As the search for possible survivors continued on Thursday, nine Egyptians suspected of being smugglers were arrested in Greece, after the sinking of a migrant boat off the Greek coast which could have left hundreds dead. A port source told Agence France-Presse that among those arrested was the captain of the boat which capsized before sinking, killing at least 78 people, according to an official report.
According to this source, the fishing boat had left Egypt empty before embarking migrants in Tobruk, a port city in eastern Libya, and had set sail for Italy. The suspects arrested in Kalamata, the port on the Peloponnese peninsula where the survivors were taken, are suspected of “illegal trafficking” in human beings, according to the Greek agency ANA.
The International Organization for Migration (IOM) said it “fears that hundreds more people” have drowned “in one of the most devastating tragedies in the Mediterranean in a decade”. Greek government spokesman Ilias Siakantaris said on Wednesday that unconfirmed reports put 750 people on board the trawler.

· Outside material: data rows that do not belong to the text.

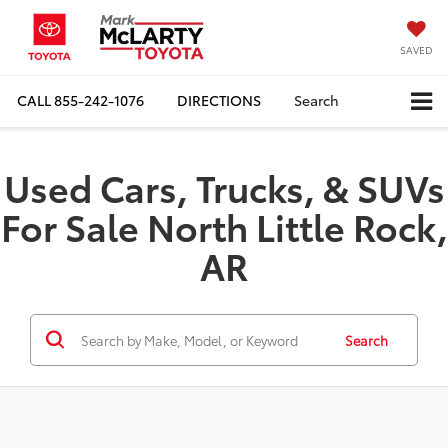
SAVED
CALL
855-242-1076
DIRECTIONS
Search
Used Cars, Trucks, & SUVs
For Sale North Little Rock,
AR
Search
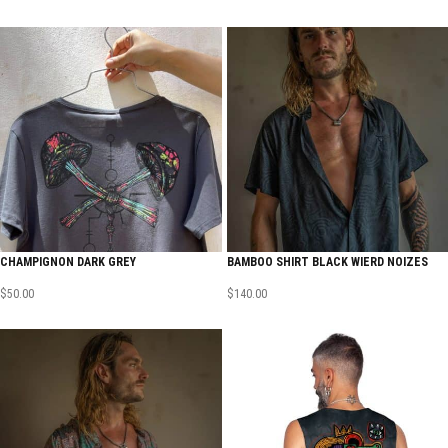
CHAMPIGNON DARK GREY
BAMBOO SHIRT BLACK WIERD NOIZES
$
50.00
$
140.00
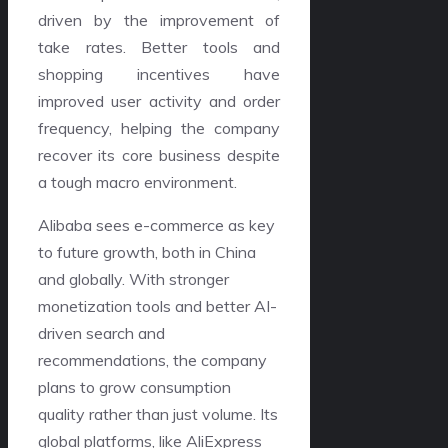
driven by the improvement of
take rates. Better tools and
shopping incentives have
improved user activity and order
frequency, helping the company
recover its core business despite
a tough macro environment.
Alibaba sees e-commerce as key
to future growth, both in China
and globally. With stronger
monetization tools and better AI-
driven search and
recommendations, the company
plans to grow consumption
quality rather than just volume. Its
global platforms, like AliExpress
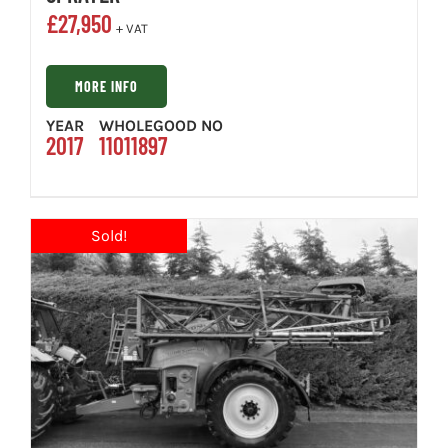
£
27,950
+ VAT
MORE INFO
YEAR
WHOLEGOOD NO
2017
11011897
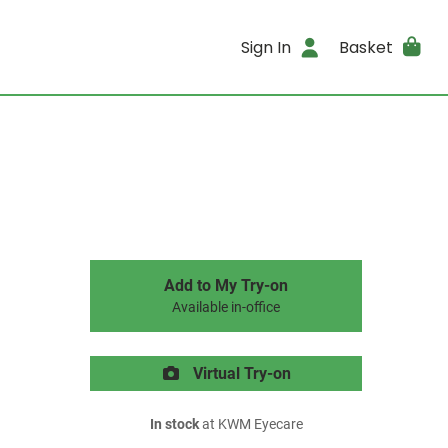
Sign In
Basket
Add to My Try-on
Available in-office
Virtual Try-on
In stock
at KWM Eyecare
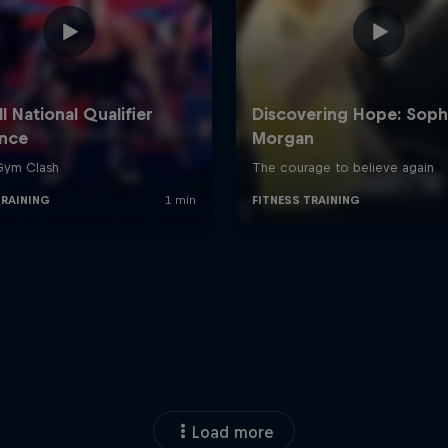
Load more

Two patrol boats, a navy frigate, three helicopters and nine other ships continued to survey the waters west of the Peloponnese coast, one of the deepest areas in the Mediterranean. The Greek Supreme Court has also ordered an investigation to determine the causes of the tragedy that has shocked Greece, accused for years of turning back migrants seeking asylum in the EU. A three-day national mourning was declared, interrupting the electoral campaign in view of the legislative ballot on June 25.
But some newspapers did not hide their anger at this new tragedy affecting migrants. The center-left daily Efsyn thus displayed in one and six languages ??this simple word: “Shame! “. In Athens and Thessaloniki, Greece’s second city, some 5,000 people took to the streets, police said, carrying slogans such as “The government and the European Union are killing” and “No to Fortress Europe.” Solidarity with Refugees”.

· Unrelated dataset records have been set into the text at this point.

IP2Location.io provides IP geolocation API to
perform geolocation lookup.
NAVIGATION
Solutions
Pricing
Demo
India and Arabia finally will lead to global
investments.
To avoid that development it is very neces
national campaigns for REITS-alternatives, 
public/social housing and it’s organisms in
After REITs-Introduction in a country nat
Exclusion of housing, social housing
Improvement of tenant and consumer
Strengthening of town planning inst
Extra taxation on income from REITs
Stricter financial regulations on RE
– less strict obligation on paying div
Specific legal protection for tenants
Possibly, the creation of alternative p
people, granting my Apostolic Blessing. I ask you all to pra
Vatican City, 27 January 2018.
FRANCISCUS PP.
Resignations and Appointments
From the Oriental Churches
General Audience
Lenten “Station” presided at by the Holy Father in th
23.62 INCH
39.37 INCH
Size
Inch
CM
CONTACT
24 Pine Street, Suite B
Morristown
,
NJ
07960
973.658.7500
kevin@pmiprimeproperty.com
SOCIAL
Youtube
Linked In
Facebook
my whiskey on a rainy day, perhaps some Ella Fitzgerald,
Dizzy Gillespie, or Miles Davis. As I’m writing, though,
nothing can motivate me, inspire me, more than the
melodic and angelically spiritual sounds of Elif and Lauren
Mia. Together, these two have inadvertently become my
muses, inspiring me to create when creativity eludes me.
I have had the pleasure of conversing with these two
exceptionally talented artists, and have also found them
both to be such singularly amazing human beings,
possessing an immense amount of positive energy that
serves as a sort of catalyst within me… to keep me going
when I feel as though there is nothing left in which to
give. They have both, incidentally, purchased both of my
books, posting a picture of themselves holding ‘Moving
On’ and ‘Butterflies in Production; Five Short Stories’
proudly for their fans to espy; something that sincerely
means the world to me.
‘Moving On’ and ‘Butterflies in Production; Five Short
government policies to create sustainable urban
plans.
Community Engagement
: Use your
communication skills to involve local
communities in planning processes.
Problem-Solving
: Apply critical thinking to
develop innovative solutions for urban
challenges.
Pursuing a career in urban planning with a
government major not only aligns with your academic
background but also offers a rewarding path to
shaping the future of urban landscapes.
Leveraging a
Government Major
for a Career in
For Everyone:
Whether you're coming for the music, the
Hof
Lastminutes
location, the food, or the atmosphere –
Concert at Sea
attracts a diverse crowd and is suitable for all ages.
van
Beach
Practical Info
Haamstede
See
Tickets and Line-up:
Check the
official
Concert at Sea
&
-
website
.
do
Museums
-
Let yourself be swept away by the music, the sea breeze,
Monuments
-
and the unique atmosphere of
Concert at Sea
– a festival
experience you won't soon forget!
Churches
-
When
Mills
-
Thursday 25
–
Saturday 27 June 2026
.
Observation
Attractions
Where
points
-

In the port of Kalamata, “it’s really horrible,” Erasmia Roumana, a UNHCR worker, told AFP. The survivors are “in a very bad psychological situation […] Many are in shock, they are overwhelmed”. One hundred and four people have been rescued and should soon be transferred to a reception center for migrants in Malakasa, northeast of Athens.
The survivors “are all men,” the Coast Guard spokeswoman said, raising fears that women and children, who usually also board these boats, are among the missing. These survivors are mostly Syrians (47), Egyptians (43), as well as 12 Pakistanis and 2 Palestinians, according to the Greek authorities.
A survivor also told doctors at Kalamata hospital that he had seen around 100 children in the hold of the boat, according to public broadcaster ERT. More than twenty people remain hospitalized in Kalamata, according to the same source.
An image released by the Coast Guard showed a blue trawler, 25-30m long, and obviously in poor condition overloaded with people gathered on the deck from bow to stern and even on the roof of the gangway. According to the Greek port authorities, a surveillance plane from the European agency Frontex had spotted the boat on Tuesday afternoon, but help did not intervene, because the passengers “refused any help”. Frontex did not provide comment. But his boss Hans Leijtens traveled to Kalamata to establish “the role” of the European Border Guard Agency in this “horrific” sinking.
“People on board a drifting boat are not asked if they want help […], immediate help should have been needed,” international maritime incident expert Nikos Spanos told ERT. “The question does not arise whether the boat refuses help […] An overloaded boat is a boat in distress, there is no question of its condition or its ability to continue its course or not “, added Jérôme Tubiana, of Doctors without borders (MSF) on the French public radio France Culture.
The boat capsized 47 nautical miles (87 km) from Pylos in the Ionian Sea, Siakantaris said, sinking in ten to fifteen minutes. According to several officials, the survivors did not have life jackets.